= Lise Hannestad =

Danish classicist, archaeologist and writer

Lise Hannestad née Budolfsen (born 1943) is a Danish classicist, archaeologist and writer. She joined the staff of Aarhus University in 1971, heading the classical archaeology department from 1989 until her retirement in 2004. She has published many articles and books in English on Greece and Rome in antiquity. Her most recent work is Nicator - Seleucus I and His Empire (2020).

==Biography==
Born on 15 October 1943 in Holstebro, Lise Hannestad is the daughter of the physician Svend Erik Budolfsen (1916–1987) and the physiotherapist Kirsten Elisabeth Larsen (1918–1989). She is the elder of two daughters.

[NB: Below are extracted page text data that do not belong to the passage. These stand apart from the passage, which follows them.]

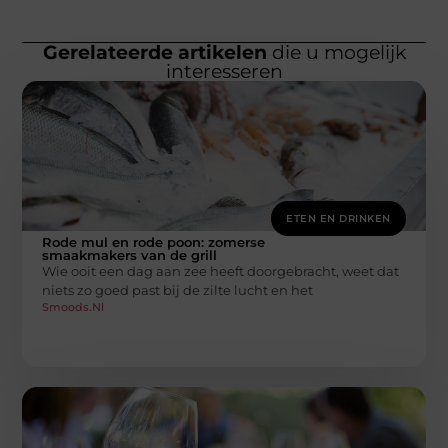
Gerelateerde artikelen
die u mogelijk
interesseren
ETEN EN DRINKEN
Rode mul en rode poon: zomerse
smaakmakers van de grill
Wie ooit een dag aan zee heeft doorgebracht, weet dat
niets zo goed past bij de zilte lucht en het
Smoods.nl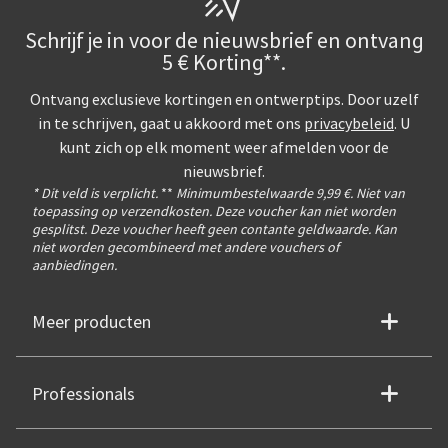
Schrijf je in voor de nieuwsbrief en ontvang
5 € Korting**.
Ontvang exclusieve kortingen en ontwerptips. Door uzelf
in te schrijven, gaat u akkoord met ons
privacybeleid
. U
kunt zich op elk moment weer afmelden voor de
nieuwsbrief.
* Dit veld is verplicht.
**
Minimumbestelwaarde 9,99 €. Niet van
toepassing op verzendkosten. Deze voucher kan niet worden
gesplitst. Deze voucher heeft geen contante geldwaarde. Kan
niet worden gecombineerd met andere vouchers of
aanbiedingen.
Meer producten
Professionals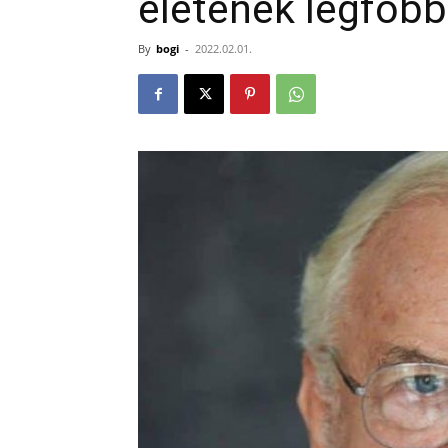
életének legfőbb
By
bogi
-
2022.02.01.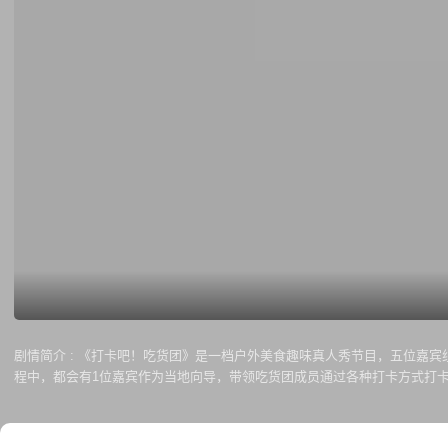
剧情简介 :
《打卡吧！吃货团》是一档户外美食趣味真人秀节目，五位嘉宾
程中，都会有1位嘉宾作为当地向导，带领吃货团成员通过各种打卡方式打
过程中，更有吃货团与路人碰撞出趣味火花。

After spending her childhood in Aarhus, when she was 13 she moved with her family to Hjørring where she matriculated at the high school in 1962. She went on to study classical archaeology at the universities of Aarhus and Copenhagen, earning a master's degree from Aarhus University in 1970, followed by a PhD in 1983. During her studies, she married fellow student Niels Hannestad, who later became a professor and assisted her in her archaeological investigations. Their son Steen is an astrophysicist.

Hannestad's main research interest has focused on history rather than the history of art, with special attention to the influence of ancient Greek culture or other cultures. In the mid-1970s, she published two short books on Etruscan culture, The Paris Painter: An Etruscan Vase-painter (1974) and The Followers of the Paris Painter (1976). Her doctoral thesis, Ikaros: The Hellenistic Pottery (1985), examined the Greeks' encounters in the Middle East following the conquests of Alexander the Great. More popular works in Danish include Mad og drikke i det antikke Rom (Food and Drink in Ancient Rome, 1979) and Etruskerne og deres kunst (The Etruscans and Their Art, 1982). The archaeological sites she has investigated in the Middle East and North Africa include Bodrum, Failaka, Segermes, Cephalonia and western Cyprus. In the mid-1990s, she headed Danish interests in Russian-Danish collaboration on researching Greek settlements in the Crimea. More recently, she has coordinated Danish archaeological research into the Silk Road between the Middle East and China.

Since her retirement from Aarhus University in 2004, she has continued to be active, recently publishing a history of Alexander's general and later king, Seleucus, titled Nicator - Seleucus I and His Empire (2020).